Fiftysomething:I went to the theatre recently and saw a play about troilism. No, not the little plastic gonks with Dayglo locks and big hairy feet; troilism as in a three-way sexual encounter. Not particularly seasonal, I grant you – troilism is hardly the stuff of panto, even if it does give a whole new meaning to the phrase "look behind you".
It was an interesting evening. The first-night audience was split between friends and supporters and that other constituency, serious-looking theatregoers in vintage coats and quirky footwear, whose earnest opinions are sought and cherished.
There was a lot of laughter and the occasional hoot of recognition, and afterwards in the bar the people in the interesting shoes were doing a lot of nodding, which is always a good sign.
I was thinking about troilism on the way home – in a purely academic way, of course. It struck me that the subject matter was a far cry from the stuff of my inaugural foray into the shadowy world of theatre.
We did a play in my first year in senior school, in the convent by the sea. The play was The Scarlet Pimpernel and I was Lady Sir Percy something-or-other.
I wore a big black wig and a big sparkly pink dress from Burke’s costumiers on Dame Street. Besides getting a splinter from gliding across the wooden stage in my bottle-green knee socks, the entire process was a blast from start to finish.

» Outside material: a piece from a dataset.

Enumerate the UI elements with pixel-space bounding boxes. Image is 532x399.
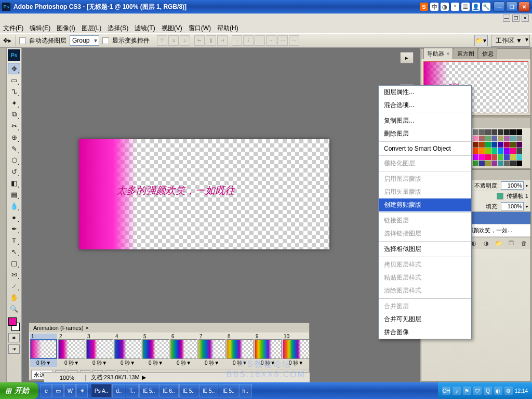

There was a rhyme in the script that went: “They seek him here, they seek him there, those Frenchies seek him everywhere.”
We convent girls sniggered into our grubby cuffs every time we said Frenchies, that being the colloquial name for prophylactics in 1974, or whatever the long-ago year was.
Frenchies? The innocence! Fast-forward a few decades and here I am, sitting in a theatre listening to contemporary Irish characters playfully bemoan monogamy and the stultifying lack of sexual variety in their spanking new relationship, and I’m thinking, holy cow, it’s a far cry from rubber phalluses and three in a bed that we were reared.
I left that school in 1979, the year Pope John Paul II popped over to tell us all he loved us. To this day I remember some of the advice we received during those convent years to equip us for the big bad, gloriously dangerous world we knee-socked maidens were doomed to enter.
One simian little nun, small enough to fit in your lunch box, powerful enough to blow down a house of bricks, told us that the contraceptive pill was in fact a sugar-coated serpent, chemically designed to eat unborn babies.
A pretty intense theory. I never did figure out which chapter of the geography book she was teaching that particular lesson from.
And then there was our sociology teacher, also a nun, who doubled as our dressmaking teacher. I liked her. She had lovely brown eyes and an air of vague distraction, and I often wondered what she was thinking about while she was biting off the thread ends with her teeth.
I don’t think sociology, with its intrinsically temporal nature, was quite her bag. She once referred us, somewhat sceptically, to a chapter of the textbook that advised future wives never to remonstrate or disagree with their husbands in public.
Rather, we nubile little trainees were advised to swallow down our irritation (possibly along with a stiff Babycham) and tactfully tackle him on the subject on the way home in the car.
So that was the world our educators imagined for us, was it? A world where we girls would sit in the passenger seat, knees crossed, in our skin-coloured nylons and our home-made A-line skirt, our modest handbags full of packets of wriggling serpents, having words with our suited husbands about their indiscretions over the cheese fondue.
It was another era, a distant planet, the guidance about as useful as a punctured prophylactic.
I watch confident young girls emerge from my son’s co-educational school, strong, independent, in their jeans and their beanies, their shorts and tights, their tattered runners and wrinkled boots, graffitied bags slung over their backs, and from behind my rain-splattered windshield I feel like a time-traveller, I feel like I have emerged, only partially intact, from an ice age.
Happy New Year to them, they’ll need all the determination and resolve they can muster to navigate the years ahead. But somehow I feel optimistic, somehow I feel safe in their hands.